I head on to Bijapur, probably the best known of the Deccan Sultanate capitals. Guides tend to over-egg its “Agra of the South” epithet, though the Gol Gumbaz mausoleum, its most famous monument, does substitute sheer impressive mass for the Taj Mahal’s elegance and beauty.
Construction of Sultan Mohammed Adil Shah’s tomb began almost as soon as he ascended the throne in 1627. Essentially a giant cube topped with a massive hemispherical dome (said to be slightly smaller than St Peter’s in Rome), it remains one of south India’s architectural landmarks and is fully accessible to visitors.
After climbing the narrow, winding staircase in one of its minar-like towers, short, tiny passages lead from a lofty terrace through the dome’s base into a vast interior gallery. Although famed for its acoustics, amid visitors’ whooping and screeching, you will be lucky to appreciate them. I wait patiently, my ear close to the wall, and catch snatches of words and conversations relayed in a curious, disembodied echo.

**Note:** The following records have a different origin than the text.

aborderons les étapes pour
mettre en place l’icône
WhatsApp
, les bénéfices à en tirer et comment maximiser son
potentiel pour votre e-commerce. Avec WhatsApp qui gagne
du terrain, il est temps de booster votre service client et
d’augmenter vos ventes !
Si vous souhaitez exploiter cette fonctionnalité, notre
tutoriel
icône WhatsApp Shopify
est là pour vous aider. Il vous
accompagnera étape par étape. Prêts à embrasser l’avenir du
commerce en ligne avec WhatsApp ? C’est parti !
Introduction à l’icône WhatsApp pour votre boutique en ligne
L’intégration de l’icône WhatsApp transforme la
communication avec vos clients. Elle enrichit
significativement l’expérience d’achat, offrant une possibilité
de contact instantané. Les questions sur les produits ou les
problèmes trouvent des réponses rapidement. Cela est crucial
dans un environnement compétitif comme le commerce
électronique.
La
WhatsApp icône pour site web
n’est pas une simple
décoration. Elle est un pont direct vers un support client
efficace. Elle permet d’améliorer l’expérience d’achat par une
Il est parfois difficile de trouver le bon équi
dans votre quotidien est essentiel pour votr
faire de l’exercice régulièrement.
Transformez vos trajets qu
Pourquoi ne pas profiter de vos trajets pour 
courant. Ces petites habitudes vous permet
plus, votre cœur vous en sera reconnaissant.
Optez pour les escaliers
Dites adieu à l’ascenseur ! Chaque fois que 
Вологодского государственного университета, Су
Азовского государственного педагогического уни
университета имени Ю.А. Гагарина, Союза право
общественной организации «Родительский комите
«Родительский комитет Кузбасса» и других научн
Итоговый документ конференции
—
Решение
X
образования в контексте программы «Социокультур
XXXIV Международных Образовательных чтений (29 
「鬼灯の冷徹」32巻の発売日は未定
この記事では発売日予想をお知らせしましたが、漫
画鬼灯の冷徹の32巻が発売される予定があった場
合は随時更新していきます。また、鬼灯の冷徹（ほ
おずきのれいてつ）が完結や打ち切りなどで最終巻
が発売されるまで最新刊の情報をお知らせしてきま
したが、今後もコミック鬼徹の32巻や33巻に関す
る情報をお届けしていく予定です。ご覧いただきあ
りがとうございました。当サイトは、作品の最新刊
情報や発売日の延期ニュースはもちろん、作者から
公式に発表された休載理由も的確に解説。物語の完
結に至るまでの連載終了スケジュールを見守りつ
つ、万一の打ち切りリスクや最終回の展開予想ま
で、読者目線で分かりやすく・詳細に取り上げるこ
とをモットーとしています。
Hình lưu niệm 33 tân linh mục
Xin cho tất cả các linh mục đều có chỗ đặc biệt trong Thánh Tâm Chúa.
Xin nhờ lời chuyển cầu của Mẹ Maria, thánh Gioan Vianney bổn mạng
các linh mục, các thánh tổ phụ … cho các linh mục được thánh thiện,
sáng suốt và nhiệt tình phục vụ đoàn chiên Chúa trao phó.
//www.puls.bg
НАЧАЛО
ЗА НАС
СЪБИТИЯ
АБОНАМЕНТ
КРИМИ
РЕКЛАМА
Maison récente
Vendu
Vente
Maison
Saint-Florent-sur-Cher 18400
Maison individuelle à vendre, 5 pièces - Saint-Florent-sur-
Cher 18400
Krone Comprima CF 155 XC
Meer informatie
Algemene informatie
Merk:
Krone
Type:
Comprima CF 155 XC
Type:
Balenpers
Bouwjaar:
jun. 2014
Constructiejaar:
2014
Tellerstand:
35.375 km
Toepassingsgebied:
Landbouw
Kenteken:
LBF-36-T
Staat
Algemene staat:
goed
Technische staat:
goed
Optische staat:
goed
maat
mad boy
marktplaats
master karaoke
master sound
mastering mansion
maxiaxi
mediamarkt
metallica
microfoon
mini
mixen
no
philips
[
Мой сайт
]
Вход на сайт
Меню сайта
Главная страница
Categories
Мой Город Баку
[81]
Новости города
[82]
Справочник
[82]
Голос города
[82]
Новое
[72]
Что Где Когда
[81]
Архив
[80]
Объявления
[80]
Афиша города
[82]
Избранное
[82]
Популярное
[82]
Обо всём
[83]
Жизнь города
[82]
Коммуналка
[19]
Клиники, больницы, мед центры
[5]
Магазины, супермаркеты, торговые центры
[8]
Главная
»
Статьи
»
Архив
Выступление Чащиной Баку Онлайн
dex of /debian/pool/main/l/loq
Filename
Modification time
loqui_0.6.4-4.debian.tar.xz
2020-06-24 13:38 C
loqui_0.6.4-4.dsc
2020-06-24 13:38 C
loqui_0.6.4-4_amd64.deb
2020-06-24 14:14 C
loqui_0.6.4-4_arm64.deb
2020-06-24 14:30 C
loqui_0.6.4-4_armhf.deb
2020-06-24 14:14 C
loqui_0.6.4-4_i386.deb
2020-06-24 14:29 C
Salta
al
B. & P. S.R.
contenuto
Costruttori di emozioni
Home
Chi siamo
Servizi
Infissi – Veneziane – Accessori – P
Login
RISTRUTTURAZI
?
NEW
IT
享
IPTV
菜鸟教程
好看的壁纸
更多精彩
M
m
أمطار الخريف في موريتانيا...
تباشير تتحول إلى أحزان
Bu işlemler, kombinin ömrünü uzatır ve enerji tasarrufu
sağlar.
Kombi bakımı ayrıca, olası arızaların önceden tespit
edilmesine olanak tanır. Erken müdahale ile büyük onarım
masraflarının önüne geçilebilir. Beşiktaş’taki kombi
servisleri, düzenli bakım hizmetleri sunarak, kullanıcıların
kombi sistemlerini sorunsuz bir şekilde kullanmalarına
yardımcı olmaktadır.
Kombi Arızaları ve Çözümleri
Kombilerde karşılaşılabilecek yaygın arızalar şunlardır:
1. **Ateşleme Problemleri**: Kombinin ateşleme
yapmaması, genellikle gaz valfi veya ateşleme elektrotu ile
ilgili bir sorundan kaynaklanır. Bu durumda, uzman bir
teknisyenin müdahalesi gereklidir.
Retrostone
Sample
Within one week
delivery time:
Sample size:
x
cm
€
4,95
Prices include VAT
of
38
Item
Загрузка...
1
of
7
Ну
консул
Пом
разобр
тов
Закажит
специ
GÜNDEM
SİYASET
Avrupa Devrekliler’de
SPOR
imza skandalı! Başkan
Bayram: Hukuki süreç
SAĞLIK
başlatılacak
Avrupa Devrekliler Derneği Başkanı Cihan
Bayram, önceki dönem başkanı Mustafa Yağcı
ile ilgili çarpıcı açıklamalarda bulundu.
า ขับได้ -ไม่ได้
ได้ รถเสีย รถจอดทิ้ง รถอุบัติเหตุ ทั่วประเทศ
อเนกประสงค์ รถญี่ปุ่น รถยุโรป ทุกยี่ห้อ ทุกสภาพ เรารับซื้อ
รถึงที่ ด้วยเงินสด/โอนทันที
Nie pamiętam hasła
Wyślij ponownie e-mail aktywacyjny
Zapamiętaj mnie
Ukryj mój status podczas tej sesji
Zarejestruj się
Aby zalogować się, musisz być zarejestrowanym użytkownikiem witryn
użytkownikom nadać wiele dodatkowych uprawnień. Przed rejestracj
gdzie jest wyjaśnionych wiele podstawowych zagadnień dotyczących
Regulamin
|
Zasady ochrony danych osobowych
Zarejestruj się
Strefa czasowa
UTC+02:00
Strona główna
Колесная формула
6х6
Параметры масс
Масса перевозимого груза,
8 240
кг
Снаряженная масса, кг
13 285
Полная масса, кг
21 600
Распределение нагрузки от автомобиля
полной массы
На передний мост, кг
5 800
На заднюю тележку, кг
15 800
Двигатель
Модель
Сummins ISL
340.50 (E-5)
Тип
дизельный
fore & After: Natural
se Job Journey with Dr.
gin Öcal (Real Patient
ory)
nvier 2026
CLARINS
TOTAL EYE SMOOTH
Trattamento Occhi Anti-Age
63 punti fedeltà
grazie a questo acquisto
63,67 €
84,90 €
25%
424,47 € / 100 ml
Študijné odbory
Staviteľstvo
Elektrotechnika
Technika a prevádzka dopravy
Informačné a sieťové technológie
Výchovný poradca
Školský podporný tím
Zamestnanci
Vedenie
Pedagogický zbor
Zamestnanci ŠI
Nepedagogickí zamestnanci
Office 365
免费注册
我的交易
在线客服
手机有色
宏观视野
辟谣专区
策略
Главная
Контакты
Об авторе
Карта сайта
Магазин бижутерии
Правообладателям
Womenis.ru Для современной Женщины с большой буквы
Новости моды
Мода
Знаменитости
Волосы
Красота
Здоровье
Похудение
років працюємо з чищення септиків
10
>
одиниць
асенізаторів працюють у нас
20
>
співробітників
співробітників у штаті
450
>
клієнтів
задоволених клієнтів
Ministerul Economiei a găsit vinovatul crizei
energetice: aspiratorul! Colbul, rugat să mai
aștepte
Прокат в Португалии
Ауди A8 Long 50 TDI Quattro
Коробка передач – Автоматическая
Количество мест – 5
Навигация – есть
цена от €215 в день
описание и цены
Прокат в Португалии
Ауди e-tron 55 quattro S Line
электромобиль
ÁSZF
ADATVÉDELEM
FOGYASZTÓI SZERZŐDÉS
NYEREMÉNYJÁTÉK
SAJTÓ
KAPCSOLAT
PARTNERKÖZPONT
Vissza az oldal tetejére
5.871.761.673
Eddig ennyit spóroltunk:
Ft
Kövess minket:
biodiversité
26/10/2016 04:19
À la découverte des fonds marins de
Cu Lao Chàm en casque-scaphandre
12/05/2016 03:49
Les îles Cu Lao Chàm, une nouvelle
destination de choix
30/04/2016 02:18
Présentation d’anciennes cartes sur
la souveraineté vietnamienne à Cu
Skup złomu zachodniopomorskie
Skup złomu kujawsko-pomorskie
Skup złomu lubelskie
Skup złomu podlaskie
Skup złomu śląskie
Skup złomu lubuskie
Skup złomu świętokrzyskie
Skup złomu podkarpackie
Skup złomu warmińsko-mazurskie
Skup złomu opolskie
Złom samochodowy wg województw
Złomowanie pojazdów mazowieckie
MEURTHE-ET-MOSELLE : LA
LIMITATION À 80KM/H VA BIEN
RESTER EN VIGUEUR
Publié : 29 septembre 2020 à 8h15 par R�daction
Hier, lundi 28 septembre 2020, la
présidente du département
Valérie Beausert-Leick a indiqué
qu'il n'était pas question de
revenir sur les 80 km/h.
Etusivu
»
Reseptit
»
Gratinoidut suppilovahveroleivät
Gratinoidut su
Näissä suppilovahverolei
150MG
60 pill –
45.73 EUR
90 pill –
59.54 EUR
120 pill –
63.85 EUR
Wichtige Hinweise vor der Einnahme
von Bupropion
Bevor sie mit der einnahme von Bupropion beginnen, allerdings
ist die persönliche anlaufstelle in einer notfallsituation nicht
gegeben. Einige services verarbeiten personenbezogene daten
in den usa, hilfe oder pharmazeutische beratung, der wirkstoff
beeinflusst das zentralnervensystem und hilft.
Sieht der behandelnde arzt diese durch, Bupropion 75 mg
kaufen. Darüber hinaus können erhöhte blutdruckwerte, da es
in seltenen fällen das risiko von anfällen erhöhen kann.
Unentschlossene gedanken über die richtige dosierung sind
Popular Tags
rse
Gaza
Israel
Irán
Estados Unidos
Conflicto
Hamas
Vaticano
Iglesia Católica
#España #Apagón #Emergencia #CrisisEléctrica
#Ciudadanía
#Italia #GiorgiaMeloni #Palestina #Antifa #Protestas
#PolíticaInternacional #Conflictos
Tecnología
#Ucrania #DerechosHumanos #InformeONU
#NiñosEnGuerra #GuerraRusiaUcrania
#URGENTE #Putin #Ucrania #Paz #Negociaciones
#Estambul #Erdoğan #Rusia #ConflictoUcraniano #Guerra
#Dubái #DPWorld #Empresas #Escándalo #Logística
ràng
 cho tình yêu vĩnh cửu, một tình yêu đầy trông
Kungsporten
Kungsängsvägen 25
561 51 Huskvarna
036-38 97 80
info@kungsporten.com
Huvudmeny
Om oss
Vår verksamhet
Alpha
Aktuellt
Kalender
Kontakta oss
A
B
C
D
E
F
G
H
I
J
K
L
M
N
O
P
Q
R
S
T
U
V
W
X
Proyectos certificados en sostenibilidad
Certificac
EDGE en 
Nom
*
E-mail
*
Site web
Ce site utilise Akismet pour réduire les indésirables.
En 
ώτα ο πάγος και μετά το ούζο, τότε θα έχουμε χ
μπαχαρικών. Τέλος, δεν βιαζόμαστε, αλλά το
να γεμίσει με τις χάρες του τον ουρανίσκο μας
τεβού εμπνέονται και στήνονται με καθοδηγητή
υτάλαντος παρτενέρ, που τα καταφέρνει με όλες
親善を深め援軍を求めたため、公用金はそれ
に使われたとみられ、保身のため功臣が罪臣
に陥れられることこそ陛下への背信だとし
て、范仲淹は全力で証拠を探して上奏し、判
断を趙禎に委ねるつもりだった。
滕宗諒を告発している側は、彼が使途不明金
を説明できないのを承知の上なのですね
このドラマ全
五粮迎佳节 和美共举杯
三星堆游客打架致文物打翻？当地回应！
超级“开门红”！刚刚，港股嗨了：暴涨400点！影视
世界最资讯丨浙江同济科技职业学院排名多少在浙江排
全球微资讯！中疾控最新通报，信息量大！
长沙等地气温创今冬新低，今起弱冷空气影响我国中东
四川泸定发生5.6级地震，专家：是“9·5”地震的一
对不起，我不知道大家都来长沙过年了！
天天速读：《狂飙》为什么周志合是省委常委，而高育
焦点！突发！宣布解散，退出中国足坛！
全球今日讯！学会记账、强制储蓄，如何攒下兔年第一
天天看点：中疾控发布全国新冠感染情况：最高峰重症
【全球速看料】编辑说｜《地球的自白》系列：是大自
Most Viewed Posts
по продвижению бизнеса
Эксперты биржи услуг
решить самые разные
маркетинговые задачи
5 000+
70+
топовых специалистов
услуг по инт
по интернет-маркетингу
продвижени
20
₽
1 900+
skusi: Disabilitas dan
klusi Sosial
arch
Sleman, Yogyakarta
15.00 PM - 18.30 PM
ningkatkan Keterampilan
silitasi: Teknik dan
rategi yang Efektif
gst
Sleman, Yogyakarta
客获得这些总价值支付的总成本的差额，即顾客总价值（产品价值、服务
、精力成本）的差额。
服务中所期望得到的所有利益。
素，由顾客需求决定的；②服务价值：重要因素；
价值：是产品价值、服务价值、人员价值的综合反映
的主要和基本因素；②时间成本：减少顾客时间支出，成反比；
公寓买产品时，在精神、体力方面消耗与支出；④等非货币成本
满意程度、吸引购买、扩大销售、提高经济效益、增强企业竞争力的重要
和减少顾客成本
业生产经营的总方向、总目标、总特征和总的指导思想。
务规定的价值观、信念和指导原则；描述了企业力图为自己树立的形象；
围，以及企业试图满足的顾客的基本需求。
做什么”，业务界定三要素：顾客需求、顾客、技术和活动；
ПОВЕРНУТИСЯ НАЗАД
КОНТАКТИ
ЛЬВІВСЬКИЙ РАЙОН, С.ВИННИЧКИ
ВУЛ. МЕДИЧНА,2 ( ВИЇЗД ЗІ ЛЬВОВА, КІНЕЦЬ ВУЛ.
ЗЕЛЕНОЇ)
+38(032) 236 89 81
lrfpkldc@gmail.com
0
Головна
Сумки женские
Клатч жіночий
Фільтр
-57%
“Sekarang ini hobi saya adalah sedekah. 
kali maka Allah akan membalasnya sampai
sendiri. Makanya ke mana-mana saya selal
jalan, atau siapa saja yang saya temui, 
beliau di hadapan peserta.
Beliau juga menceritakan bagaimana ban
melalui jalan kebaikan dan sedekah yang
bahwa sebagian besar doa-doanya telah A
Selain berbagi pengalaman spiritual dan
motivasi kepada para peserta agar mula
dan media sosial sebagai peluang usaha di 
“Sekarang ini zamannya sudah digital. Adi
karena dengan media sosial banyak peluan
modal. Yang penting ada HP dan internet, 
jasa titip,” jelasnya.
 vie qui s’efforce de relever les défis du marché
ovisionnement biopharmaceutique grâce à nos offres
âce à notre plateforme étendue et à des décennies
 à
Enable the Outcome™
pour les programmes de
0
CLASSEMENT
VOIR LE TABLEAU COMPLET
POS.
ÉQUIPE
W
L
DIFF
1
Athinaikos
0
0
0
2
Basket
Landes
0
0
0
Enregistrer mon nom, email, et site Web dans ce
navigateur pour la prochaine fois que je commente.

Far more tranquil (apart from watchmen occasionally scolding almost-courting young couples) is Ibrahim Rauza, the elegant tomb of another Bijapur sultan. Together with its facing and now disused mosque, this beautiful ensemble stands in quiet gardens on the edge of town. Dainty onion domes framed with slender turrets and minars crown facades embellished with fine geometric designs, including unique jali, or stone-lattice screens, carved with Quranic inscriptions.
Strolling this compound, I reflect that this part of Karnataka neatly distils elements of Hinduism and Islam, the twin strands of India’s cultural DNA.